BIBI, GANTZ E IL GOVERNO

Israele riapre palestre, mercati e centri commerciali, dopo 6 settimane di chiusura da Covid19. E introduce restrizioni: ingressi limitati in base al volume degli spazi, distanza minima di due metri tra le persone in coda, obbligo d’indossare la mascherina in pubblico. Il paese che convive da anni con la paura del terrorismo, e dei conflitti, ha imboccato la strada della ripresa, rapida ma controllata. Intanto, “Bibi” Netanyahu si intesta la “vittoria” sia contro la pandemia che quella politica per la nascita di un governo d’emergenza. Un esecutivo “benedetto” persino dalla Corte Suprema, che ha rigettato, con verdetto unanime, due petizioni: la prima che chiedeva di riconoscere incompatibile Netanyahu, a processo per corruzione, con l’incarico a premier.
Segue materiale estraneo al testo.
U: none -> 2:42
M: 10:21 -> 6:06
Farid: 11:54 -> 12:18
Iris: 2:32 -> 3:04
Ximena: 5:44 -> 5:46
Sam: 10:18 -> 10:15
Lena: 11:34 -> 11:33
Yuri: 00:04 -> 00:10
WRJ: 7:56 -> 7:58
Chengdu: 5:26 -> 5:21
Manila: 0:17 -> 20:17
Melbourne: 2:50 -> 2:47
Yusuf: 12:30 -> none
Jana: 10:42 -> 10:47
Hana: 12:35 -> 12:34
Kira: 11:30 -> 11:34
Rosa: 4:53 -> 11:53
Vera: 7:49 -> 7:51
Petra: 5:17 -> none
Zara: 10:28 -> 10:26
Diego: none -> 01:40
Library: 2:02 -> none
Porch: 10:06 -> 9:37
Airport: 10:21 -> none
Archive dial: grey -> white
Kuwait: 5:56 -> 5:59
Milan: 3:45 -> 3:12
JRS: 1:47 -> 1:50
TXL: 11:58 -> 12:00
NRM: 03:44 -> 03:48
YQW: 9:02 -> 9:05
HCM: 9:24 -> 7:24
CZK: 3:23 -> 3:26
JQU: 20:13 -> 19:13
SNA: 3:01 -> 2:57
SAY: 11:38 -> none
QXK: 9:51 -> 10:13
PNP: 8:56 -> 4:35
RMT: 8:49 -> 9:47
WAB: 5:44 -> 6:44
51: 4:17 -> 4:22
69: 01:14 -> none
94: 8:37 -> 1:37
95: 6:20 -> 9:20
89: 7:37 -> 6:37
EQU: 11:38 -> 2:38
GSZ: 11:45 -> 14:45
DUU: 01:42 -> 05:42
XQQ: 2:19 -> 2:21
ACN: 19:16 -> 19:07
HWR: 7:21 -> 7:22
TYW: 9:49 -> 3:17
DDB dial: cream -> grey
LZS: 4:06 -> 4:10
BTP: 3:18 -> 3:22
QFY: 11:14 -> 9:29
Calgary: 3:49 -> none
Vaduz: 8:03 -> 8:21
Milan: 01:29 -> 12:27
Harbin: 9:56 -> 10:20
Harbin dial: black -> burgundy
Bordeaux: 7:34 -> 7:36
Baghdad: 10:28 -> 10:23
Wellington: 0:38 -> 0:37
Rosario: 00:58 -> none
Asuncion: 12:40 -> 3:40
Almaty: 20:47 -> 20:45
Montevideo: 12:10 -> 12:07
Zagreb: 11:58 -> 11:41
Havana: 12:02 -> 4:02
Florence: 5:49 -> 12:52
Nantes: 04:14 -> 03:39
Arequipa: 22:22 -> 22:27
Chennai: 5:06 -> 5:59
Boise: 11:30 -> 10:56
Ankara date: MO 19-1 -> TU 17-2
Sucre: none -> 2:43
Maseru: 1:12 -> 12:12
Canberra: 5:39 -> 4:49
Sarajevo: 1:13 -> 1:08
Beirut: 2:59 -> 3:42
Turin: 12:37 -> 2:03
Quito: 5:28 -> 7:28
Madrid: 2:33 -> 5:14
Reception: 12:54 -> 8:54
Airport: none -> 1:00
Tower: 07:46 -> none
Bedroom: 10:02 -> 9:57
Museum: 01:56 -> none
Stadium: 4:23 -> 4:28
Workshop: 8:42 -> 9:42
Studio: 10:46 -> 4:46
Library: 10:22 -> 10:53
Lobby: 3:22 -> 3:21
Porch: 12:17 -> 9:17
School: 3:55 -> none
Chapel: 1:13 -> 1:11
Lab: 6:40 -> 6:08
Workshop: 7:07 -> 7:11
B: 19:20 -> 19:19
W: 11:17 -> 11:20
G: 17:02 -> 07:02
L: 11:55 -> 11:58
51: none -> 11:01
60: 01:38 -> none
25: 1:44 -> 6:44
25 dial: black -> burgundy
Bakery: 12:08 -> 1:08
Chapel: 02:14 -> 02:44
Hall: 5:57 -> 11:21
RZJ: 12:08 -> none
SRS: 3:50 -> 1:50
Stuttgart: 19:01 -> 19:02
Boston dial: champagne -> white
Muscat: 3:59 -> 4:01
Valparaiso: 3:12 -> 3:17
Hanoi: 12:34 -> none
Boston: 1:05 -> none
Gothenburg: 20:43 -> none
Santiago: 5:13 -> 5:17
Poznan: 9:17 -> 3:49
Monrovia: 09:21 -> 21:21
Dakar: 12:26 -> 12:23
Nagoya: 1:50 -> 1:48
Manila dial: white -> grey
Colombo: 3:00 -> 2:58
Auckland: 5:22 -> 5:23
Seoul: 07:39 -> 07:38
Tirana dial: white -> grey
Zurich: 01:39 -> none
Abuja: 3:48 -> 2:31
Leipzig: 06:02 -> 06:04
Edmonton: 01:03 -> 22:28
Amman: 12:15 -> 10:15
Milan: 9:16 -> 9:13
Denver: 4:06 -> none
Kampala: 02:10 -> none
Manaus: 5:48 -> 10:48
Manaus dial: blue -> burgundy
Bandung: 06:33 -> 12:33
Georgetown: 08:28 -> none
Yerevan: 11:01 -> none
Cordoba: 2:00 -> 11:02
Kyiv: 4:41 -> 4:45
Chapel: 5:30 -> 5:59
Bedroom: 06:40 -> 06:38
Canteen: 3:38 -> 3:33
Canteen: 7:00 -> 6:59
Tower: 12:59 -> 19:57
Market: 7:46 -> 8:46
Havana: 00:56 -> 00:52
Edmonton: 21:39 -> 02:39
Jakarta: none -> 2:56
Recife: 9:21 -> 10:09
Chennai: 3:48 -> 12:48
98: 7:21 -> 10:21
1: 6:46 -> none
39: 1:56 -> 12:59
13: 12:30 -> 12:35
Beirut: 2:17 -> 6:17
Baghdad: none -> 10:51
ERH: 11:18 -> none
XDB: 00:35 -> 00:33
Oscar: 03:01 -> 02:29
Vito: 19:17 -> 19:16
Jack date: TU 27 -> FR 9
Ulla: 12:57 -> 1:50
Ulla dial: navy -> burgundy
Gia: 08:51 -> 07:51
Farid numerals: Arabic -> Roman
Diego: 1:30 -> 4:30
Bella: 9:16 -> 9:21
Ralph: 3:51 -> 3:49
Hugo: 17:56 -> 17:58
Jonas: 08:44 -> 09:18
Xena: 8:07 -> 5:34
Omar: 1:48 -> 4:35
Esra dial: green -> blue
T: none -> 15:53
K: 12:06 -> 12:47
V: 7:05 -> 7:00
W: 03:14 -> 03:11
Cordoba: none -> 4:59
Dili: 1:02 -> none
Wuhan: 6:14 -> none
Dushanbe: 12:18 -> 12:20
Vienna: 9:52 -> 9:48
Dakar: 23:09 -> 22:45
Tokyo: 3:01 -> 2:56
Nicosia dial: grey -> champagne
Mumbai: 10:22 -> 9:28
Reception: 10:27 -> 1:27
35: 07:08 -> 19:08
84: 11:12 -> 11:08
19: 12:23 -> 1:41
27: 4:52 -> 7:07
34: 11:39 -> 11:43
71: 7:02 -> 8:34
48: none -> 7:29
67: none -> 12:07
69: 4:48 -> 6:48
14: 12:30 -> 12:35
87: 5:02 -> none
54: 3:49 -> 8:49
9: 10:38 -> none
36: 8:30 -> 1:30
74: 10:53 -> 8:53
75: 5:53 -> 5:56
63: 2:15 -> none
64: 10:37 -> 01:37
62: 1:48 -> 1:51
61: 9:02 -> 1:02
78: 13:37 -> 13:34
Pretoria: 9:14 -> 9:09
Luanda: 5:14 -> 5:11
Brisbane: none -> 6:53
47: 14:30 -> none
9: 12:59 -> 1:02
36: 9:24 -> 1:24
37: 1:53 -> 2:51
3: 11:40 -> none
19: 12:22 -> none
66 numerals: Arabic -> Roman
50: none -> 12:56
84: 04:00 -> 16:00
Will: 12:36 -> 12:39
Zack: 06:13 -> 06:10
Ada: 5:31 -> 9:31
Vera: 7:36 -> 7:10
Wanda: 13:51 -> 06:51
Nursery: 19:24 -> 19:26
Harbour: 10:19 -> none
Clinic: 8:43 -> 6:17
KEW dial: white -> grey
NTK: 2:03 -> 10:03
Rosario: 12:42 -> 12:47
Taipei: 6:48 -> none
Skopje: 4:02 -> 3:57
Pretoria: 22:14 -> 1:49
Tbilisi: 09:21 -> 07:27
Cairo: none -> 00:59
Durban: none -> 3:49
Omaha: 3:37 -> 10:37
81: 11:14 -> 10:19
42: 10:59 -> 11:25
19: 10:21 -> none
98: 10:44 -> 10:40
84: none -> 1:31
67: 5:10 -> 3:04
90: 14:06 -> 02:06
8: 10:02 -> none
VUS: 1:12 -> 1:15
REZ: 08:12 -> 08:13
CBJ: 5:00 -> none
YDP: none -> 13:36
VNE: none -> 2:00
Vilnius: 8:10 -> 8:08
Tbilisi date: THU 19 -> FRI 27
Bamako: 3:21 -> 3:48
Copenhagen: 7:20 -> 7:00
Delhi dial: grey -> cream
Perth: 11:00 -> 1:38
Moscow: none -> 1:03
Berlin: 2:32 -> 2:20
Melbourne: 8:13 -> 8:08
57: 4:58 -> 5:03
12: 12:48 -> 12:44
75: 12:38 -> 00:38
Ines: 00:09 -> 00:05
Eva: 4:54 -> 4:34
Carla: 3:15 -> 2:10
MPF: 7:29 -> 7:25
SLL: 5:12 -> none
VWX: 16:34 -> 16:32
E la seconda che metteva in dubbio la correttezza dell’accordo di coalizione tra i due principali partiti nella Knesset, Likud e Kahol Lavan. Cadono, quindi, gli ultimi ostacoli per il ritorno sul trono di Gerusalemme del falco della destra, dopo un lungo periodo in cui ha esercitato il ruolo di primo ministro facenti funzioni.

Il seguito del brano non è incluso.